- [Requirement]: Transcribe each line of the records below exactly, excluding any embedded images.

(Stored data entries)
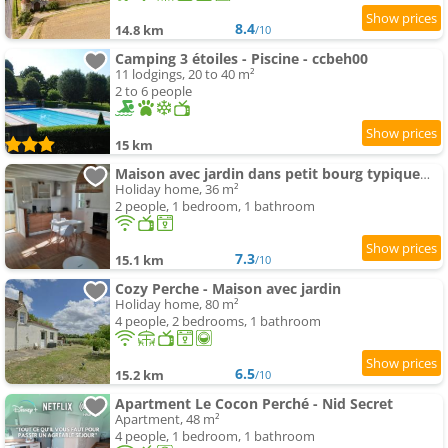
8.4
14.8 km
/10
Camping 3 étoiles - Piscine - ccbeh00
11 lodgings, 20 to 40 m²
2 to 6 people
15 km
Maison avec jardin dans petit bourg typiquement Percheron
Holiday home, 36 m²
2 people, 1 bedroom, 1 bathroom
7.3
15.1 km
/10
Cozy Perche - Maison avec jardin
Holiday home, 80 m²
4 people, 2 bedrooms, 1 bathroom
6.5
15.2 km
/10
Apartment Le Cocon Perché - Nid Secret
Apartment, 48 m²
4 people, 1 bedroom, 1 bathroom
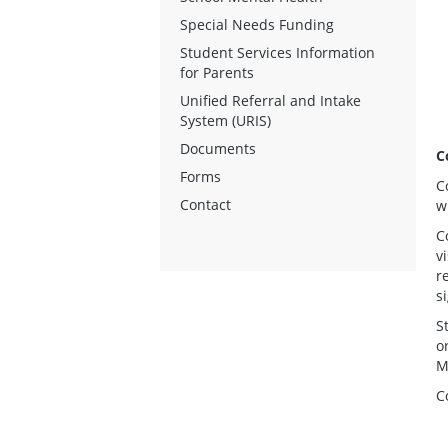
Special Needs Funding
Student Services Information
for Parents
Unified Referral and Intake
System (URIS)
Documents
C
Forms
C
Contact
w
C
v
r
s
S
o
M
C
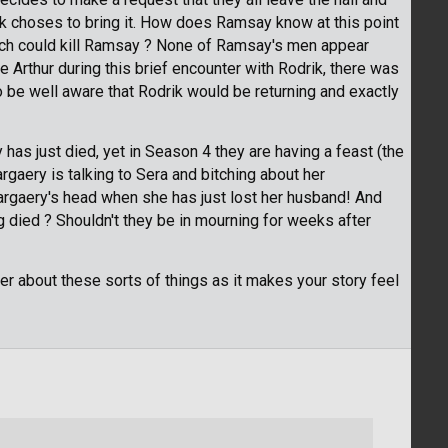
ik choses to bring it. How does Ramsay know at this point
hich could kill Ramsay ? None of Ramsay's men appear
Arthur during this brief encounter with Rodrik, there was
be well aware that Rodrik would be returning and exactly
y has just died, yet in Season 4 they are having a feast (the
rgaery is talking to Sera and bitching about her
argaery's head when she has just lost her husband! And
ng died ? Shouldn't they be in mourning for weeks after
rder about these sorts of things as it makes your story feel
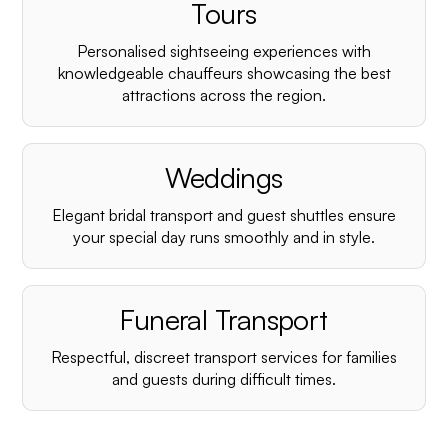
¡
Tours
Personalised sightseeing experiences with
knowledgeable chauffeurs showcasing the best
attractions across the region.
Weddings
Elegant bridal transport and guest shuttles ensure
your special day runs smoothly and in style.
Funeral Transport
Respectful, discreet transport services for families
and guests during difficult times.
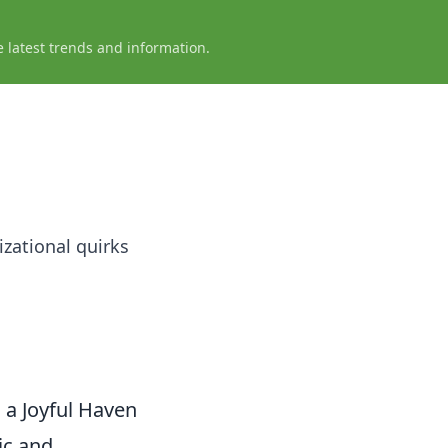
e latest trends and information.
izational quirks
a Joyful Haven
ic and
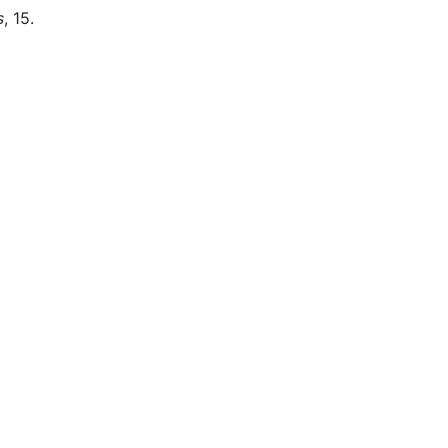
s
, 15.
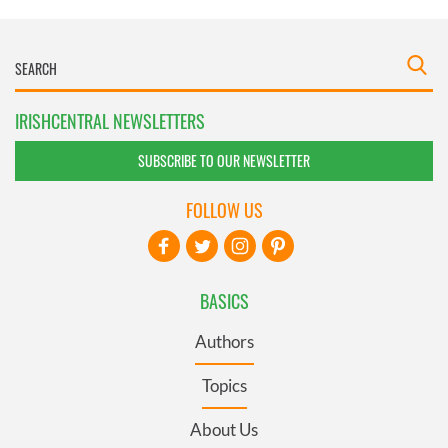
IRISHCENTRAL NEWSLETTERS
SUBSCRIBE TO OUR NEWSLETTER
FOLLOW US
BASICS
Authors
Topics
About Us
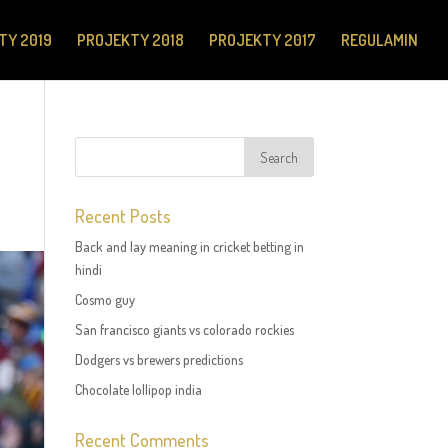
TY 2019
PROJEKTY 2018
PROJEKTY 2017
REGULAMIN
Recent Posts
Back and lay meaning in cricket betting in
hindi
Cosmo guy
San francisco giants vs colorado rockies
Dodgers vs brewers predictions
Chocolate lollipop india
Recent Comments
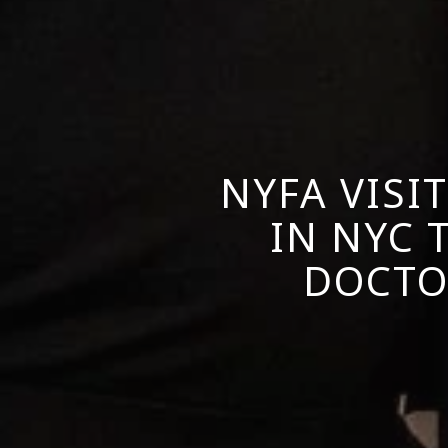
NYFA VISI
IN NYC
DOCTO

- [Problem solution]:
8.4
14.8 km
/10
Camping 3 étoiles - Piscine - ccbeh00
11 lodgings, 20 to 40 m²
2 to 6 people
15 km
Maison avec jardin dans petit bourg typiquement Percheron
Holiday home, 36 m²
2 people, 1 bedroom, 1 bathroom
7.3
15.1 km
/10
Cozy Perche - Maison avec jardin
Holiday home, 80 m²
4 people, 2 bedrooms, 1 bathroom
6.5
15.2 km
/10
Apartment Le Cocon Perché - Nid Secret
Apartment, 48 m²
4 people, 1 bedroom, 1 bathroom
Special Needs Funding
Student Services Information
for Parents
Unified Referral and Intake
System (URIS)
Documents
C
Forms
C
Contact
w
C
v
r
s
S
o
M
C
ik choses to bring it. How does Ramsay know at this point
hich could kill Ramsay ? None of Ramsay's men appear
Arthur during this brief encounter with Rodrik, there was
be well aware that Rodrik would be returning and exactly
y has just died, yet in Season 4 they are having a feast (the
rgaery is talking to Sera and bitching about her
argaery's head when she has just lost her husband! And
ng died ? Shouldn't they be in mourning for weeks after
rder about these sorts of things as it makes your story feel
¡
Tours
Personalised sightseeing experiences with
knowledgeable chauffeurs showcasing the best
attractions across the region.
Weddings
Elegant bridal transport and guest shuttles ensure
your special day runs smoothly and in style.
Funeral Transport
Respectful, discreet transport services for families
and guests during difficult times.
e latest trends and information.
izational quirks
a Joyful Haven
ic and
s
, 15.
IRISHCENTRAL NEWSLETTERS
SUBSCRIBE TO OUR NEWSLETTER
FOLLOW US
BASICS
Authors
Topics
About Us
TY 2019
PROJEKTY 2018
PROJEKTY 2017
REGULAMIN
Recent Posts
Back and lay meaning in cricket betting in
hindi
Cosmo guy
San francisco giants vs colorado rockies
Dodgers vs brewers predictions
Chocolate lollipop india
Recent Comments
NYFA VISI
IN NYC
DOCTO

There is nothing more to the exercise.